-- Task material follows --

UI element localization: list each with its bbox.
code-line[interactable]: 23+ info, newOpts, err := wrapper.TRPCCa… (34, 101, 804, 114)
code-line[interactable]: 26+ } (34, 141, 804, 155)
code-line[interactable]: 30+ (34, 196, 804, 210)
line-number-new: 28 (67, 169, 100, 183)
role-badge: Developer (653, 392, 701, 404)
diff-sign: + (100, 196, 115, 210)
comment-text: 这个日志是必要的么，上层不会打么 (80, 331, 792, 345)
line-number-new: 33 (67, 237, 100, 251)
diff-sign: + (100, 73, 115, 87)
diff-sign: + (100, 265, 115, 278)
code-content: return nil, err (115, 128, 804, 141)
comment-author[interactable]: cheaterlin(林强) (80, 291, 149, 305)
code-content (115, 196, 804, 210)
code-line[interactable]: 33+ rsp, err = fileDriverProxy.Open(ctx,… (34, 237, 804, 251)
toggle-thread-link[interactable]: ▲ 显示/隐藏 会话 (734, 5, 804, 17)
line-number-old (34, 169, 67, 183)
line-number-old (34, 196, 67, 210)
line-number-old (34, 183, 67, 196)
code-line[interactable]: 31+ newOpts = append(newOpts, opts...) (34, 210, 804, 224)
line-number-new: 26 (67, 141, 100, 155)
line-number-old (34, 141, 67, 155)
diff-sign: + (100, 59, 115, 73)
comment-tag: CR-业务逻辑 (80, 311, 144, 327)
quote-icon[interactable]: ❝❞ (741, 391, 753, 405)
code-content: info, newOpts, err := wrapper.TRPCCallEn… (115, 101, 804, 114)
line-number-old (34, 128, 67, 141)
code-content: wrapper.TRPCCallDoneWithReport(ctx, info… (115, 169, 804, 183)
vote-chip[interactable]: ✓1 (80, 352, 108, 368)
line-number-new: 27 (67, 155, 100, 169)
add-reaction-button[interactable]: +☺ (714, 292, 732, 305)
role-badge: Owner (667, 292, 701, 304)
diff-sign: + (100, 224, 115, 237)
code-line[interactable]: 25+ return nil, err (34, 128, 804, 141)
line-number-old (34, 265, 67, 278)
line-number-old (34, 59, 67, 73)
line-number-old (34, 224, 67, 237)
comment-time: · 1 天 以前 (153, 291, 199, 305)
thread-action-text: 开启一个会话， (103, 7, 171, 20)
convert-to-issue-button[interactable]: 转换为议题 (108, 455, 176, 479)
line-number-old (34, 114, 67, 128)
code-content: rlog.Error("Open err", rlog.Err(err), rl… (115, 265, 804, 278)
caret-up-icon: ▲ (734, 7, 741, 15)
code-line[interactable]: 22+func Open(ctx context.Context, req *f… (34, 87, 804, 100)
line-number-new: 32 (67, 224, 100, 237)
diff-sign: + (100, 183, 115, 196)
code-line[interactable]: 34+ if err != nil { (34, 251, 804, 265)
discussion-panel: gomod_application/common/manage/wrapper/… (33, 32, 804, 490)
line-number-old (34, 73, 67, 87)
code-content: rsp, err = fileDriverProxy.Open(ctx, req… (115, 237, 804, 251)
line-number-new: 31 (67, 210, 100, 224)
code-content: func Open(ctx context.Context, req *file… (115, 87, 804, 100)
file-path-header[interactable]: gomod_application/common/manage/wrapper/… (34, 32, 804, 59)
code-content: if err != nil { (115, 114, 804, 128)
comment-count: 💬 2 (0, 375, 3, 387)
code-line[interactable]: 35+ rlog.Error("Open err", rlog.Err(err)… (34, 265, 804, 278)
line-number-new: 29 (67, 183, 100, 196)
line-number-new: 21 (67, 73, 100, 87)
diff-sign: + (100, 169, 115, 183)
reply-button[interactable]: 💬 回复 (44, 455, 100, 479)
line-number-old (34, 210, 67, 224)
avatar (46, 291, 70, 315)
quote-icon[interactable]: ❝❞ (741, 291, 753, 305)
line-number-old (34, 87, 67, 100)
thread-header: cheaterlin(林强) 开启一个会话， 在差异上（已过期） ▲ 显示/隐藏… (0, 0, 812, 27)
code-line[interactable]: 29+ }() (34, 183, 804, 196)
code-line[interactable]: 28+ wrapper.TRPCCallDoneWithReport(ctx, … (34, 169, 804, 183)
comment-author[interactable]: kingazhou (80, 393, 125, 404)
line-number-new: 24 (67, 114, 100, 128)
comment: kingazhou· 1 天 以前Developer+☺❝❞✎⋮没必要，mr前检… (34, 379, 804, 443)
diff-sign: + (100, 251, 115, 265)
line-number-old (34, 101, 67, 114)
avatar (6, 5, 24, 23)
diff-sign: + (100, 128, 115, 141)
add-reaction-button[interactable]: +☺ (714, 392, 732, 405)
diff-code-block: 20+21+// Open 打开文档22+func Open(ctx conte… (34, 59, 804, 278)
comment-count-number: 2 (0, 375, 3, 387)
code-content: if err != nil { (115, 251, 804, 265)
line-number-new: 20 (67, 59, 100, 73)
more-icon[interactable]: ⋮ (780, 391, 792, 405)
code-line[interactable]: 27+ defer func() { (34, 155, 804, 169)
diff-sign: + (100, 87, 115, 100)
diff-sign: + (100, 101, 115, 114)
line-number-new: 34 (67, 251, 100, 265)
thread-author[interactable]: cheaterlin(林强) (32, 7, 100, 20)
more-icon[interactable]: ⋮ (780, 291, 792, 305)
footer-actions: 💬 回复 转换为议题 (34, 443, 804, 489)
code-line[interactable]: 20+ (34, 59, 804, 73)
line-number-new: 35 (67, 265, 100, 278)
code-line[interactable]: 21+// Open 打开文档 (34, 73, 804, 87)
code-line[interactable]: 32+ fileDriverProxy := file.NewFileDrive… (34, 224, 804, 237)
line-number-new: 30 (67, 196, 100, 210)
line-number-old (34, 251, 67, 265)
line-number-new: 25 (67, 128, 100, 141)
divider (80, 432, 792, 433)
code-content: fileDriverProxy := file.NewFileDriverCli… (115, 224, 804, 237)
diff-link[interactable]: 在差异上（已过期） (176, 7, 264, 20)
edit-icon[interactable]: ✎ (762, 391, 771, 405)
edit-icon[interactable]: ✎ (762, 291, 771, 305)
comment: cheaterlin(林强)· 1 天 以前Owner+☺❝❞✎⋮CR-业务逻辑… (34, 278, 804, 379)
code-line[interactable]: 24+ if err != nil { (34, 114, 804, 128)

-- Task material concluded --

# [Exercise description]
Extract all the entries word for word.

# [Your response]
UI element localization: list each with its bbox.
code-line[interactable]: 23+ info, newOpts, err := wrapper.TRPCCa… (34, 101, 804, 114)
code-line[interactable]: 26+ } (34, 141, 804, 155)
code-line[interactable]: 30+ (34, 196, 804, 210)
line-number-new: 28 (67, 169, 100, 183)
role-badge: Developer (653, 392, 701, 404)
diff-sign: + (100, 196, 115, 210)
comment-text: 这个日志是必要的么，上层不会打么 (80, 331, 792, 345)
line-number-new: 33 (67, 237, 100, 251)
diff-sign: + (100, 73, 115, 87)
diff-sign: + (100, 265, 115, 278)
code-content: return nil, err (115, 128, 804, 141)
comment-author[interactable]: cheaterlin(林强) (80, 291, 149, 305)
code-content (115, 196, 804, 210)
code-line[interactable]: 33+ rsp, err = fileDriverProxy.Open(ctx,… (34, 237, 804, 251)
toggle-thread-link[interactable]: ▲ 显示/隐藏 会话 (734, 5, 804, 17)
line-number-old (34, 169, 67, 183)
line-number-old (34, 196, 67, 210)
line-number-old (34, 183, 67, 196)
code-line[interactable]: 31+ newOpts = append(newOpts, opts...) (34, 210, 804, 224)
line-number-new: 26 (67, 141, 100, 155)
line-number-old (34, 141, 67, 155)
diff-sign: + (100, 59, 115, 73)
comment-tag: CR-业务逻辑 (80, 311, 144, 327)
quote-icon[interactable]: ❝❞ (741, 391, 753, 405)
code-content: info, newOpts, err := wrapper.TRPCCallEn… (115, 101, 804, 114)
line-number-old (34, 128, 67, 141)
code-content: wrapper.TRPCCallDoneWithReport(ctx, info… (115, 169, 804, 183)
vote-chip[interactable]: ✓1 (80, 352, 108, 368)
line-number-new: 27 (67, 155, 100, 169)
add-reaction-button[interactable]: +☺ (714, 292, 732, 305)
role-badge: Owner (667, 292, 701, 304)
diff-sign: + (100, 224, 115, 237)
code-line[interactable]: 25+ return nil, err (34, 128, 804, 141)
line-number-old (34, 265, 67, 278)
line-number-old (34, 59, 67, 73)
line-number-old (34, 224, 67, 237)
comment-time: · 1 天 以前 (153, 291, 199, 305)
thread-action-text: 开启一个会话， (103, 7, 171, 20)
convert-to-issue-button[interactable]: 转换为议题 (108, 455, 176, 479)
line-number-old (34, 114, 67, 128)
code-content: rlog.Error("Open err", rlog.Err(err), rl… (115, 265, 804, 278)
caret-up-icon: ▲ (734, 7, 741, 15)
code-line[interactable]: 22+func Open(ctx context.Context, req *f… (34, 87, 804, 100)
line-number-new: 32 (67, 224, 100, 237)
diff-sign: + (100, 183, 115, 196)
code-line[interactable]: 34+ if err != nil { (34, 251, 804, 265)
discussion-panel: gomod_application/common/manage/wrapper/… (33, 32, 804, 490)
line-number-old (34, 73, 67, 87)
code-content: rsp, err = fileDriverProxy.Open(ctx, req… (115, 237, 804, 251)
line-number-new: 31 (67, 210, 100, 224)
code-content: func Open(ctx context.Context, req *file… (115, 87, 804, 100)
file-path-header[interactable]: gomod_application/common/manage/wrapper/… (34, 32, 804, 59)
code-content: if err != nil { (115, 114, 804, 128)
comment-count: 💬 2 (0, 375, 3, 387)
code-line[interactable]: 35+ rlog.Error("Open err", rlog.Err(err)… (34, 265, 804, 278)
line-number-new: 29 (67, 183, 100, 196)
line-number-new: 21 (67, 73, 100, 87)
diff-sign: + (100, 169, 115, 183)
reply-button[interactable]: 💬 回复 (44, 455, 100, 479)
line-number-old (34, 210, 67, 224)
avatar (46, 291, 70, 315)
quote-icon[interactable]: ❝❞ (741, 291, 753, 305)
line-number-old (34, 87, 67, 100)
thread-header: cheaterlin(林强) 开启一个会话， 在差异上（已过期） ▲ 显示/隐藏… (0, 0, 812, 27)
code-line[interactable]: 29+ }() (34, 183, 804, 196)
code-line[interactable]: 28+ wrapper.TRPCCallDoneWithReport(ctx, … (34, 169, 804, 183)
comment-author[interactable]: kingazhou (80, 393, 125, 404)
line-number-new: 24 (67, 114, 100, 128)
comment: kingazhou· 1 天 以前Developer+☺❝❞✎⋮没必要，mr前检… (34, 379, 804, 443)
diff-sign: + (100, 251, 115, 265)
line-number-old (34, 101, 67, 114)
avatar (6, 5, 24, 23)
diff-sign: + (100, 128, 115, 141)
add-reaction-button[interactable]: +☺ (714, 392, 732, 405)
diff-code-block: 20+21+// Open 打开文档22+func Open(ctx conte… (34, 59, 804, 278)
comment-count-number: 2 (0, 375, 3, 387)
code-content: if err != nil { (115, 251, 804, 265)
line-number-new: 20 (67, 59, 100, 73)
more-icon[interactable]: ⋮ (780, 391, 792, 405)
code-line[interactable]: 27+ defer func() { (34, 155, 804, 169)
diff-sign: + (100, 87, 115, 100)
diff-sign: + (100, 101, 115, 114)
line-number-new: 34 (67, 251, 100, 265)
thread-author[interactable]: cheaterlin(林强) (32, 7, 100, 20)
more-icon[interactable]: ⋮ (780, 291, 792, 305)
footer-actions: 💬 回复 转换为议题 (34, 443, 804, 489)
code-line[interactable]: 20+ (34, 59, 804, 73)
line-number-new: 35 (67, 265, 100, 278)
code-line[interactable]: 21+// Open 打开文档 (34, 73, 804, 87)
code-line[interactable]: 32+ fileDriverProxy := file.NewFileDrive… (34, 224, 804, 237)
line-number-new: 30 (67, 196, 100, 210)
line-number-old (34, 251, 67, 265)
line-number-new: 25 (67, 128, 100, 141)
divider (80, 432, 792, 433)
code-content: fileDriverProxy := file.NewFileDriverCli… (115, 224, 804, 237)
diff-link[interactable]: 在差异上（已过期） (176, 7, 264, 20)
edit-icon[interactable]: ✎ (762, 391, 771, 405)
edit-icon[interactable]: ✎ (762, 291, 771, 305)
comment: cheaterlin(林强)· 1 天 以前Owner+☺❝❞✎⋮CR-业务逻辑… (34, 278, 804, 379)
code-line[interactable]: 24+ if err != nil { (34, 114, 804, 128)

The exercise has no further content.